Koa Beck, writer and former editor-in-chief of Jezebel, examines the history of feminism, from the true mission of the suffragettes to the rise of corporate feminism. She also examines overlooked communities—including Native American, Muslim, transgender, and more—and their difficult and ongoing struggles for social change. She blends pop culture, primary historical research, and first-hand storytelling to show us how we have shut women out of the movement, and what we can do to course correct for a new generation.
A former editor at Jezebel, Vogue, and Marie-claire.com, Beck illuminates how prejudice and elitism suffuse mainstream feminist thinking ... As a biracial and queer woman, Beck knows what it means to be excluded from this narrative. But because she’s 'light skinned and very conventionally feminine' — and often mistaken for white and straight — she has also experienced its privileges. Her status as both an outsider and insider to white feminism’s default identity gives her a prime vantage point from which to critique its mechanisms ... What’s 'feminist about oppressing other women within the shadow of slavery so you can have a corner office and be profiled in The Cut?' Beck rightly asks. Beck artfully traces how these contradictions have been baked into the feminist movement from its beginnings ... Beck is a perceptive cultural critic, but even more importantly, she’s a visionary. Her book ends with a rousing blueprint for a more inclusive 'new era of feminism' ... powerful and inspiring.

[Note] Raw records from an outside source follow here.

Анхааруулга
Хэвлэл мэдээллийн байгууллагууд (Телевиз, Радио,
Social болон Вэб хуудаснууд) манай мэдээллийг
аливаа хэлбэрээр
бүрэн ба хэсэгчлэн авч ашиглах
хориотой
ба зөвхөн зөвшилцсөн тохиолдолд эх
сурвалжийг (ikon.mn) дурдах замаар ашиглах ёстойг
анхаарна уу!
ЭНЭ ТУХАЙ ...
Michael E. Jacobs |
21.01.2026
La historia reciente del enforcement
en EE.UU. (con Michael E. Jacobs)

Beck names and identifies white feminism in the hope of replacing it with a 'more holistic, ambitious approach to inequality.' Beck’s book teems with examples of how white feminism has always been an exclusive club ... A section on the COVID-19 era brings into sharp relief the failings of white feminism, as poor and minority women have disproportionately suffered ... A former editor in chief of Jezebel and executive editor at Vogue, Beck interweaves tales of how white feminism would rear its head while working on the front lines of women’s media ... The project of extensively defining white feminism suggests the book’s audience is primarily white feminists; these are truths people of color, queer women and nonbinary people know from their experiences and histories. The book spends less time on solutions, but here, the author lands on the places white feminism overlooks.

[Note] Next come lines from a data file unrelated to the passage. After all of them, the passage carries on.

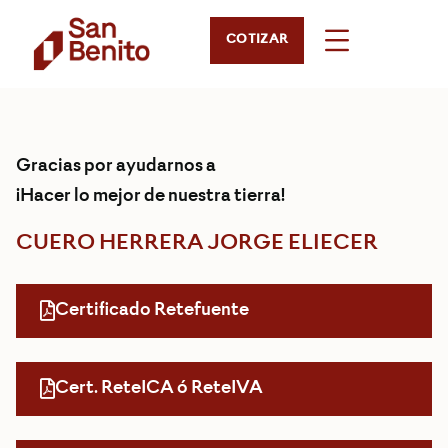
COTIZAR
Gracias por ayudarnos a
¡Hacer lo mejor de nuestra tierra!
CUERO HERRERA JORGE ELIECER
Certificado Retefuente
Cert. ReteICA ó ReteIVA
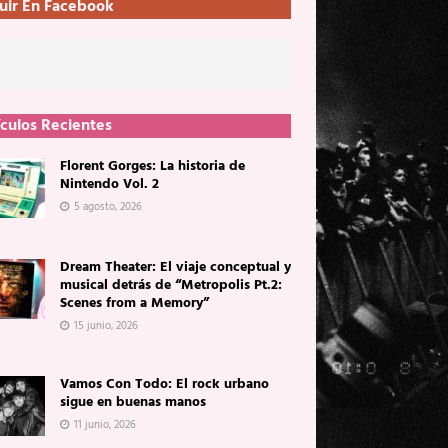
uir En Facebook
ículos Recientes
Florent Gorges: La historia de
Nintendo Vol. 2
5 agosto, 2026
Dream Theater: El viaje conceptual y
musical detrás de “Metropolis Pt.2:
Scenes from a Memory”
15 junio, 2026
Vamos Con Todo: El rock urbano
sigue en buenas manos
11 junio, 2026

Just in time for the hundredth anniversary of white women’s suffrage comes this masterful outlining of the progress and flaws of the feminist movement. Journalist, critic, and fiction writer Beck skillfully challenges the centralizing of white feminism ... Beck’s clearly laid-out examination and interrogation of white feminism will change the way readers think on a daily level. This new history is a timely call to action, and earns its place as required reading for anyone who claims to care about the future of feminism.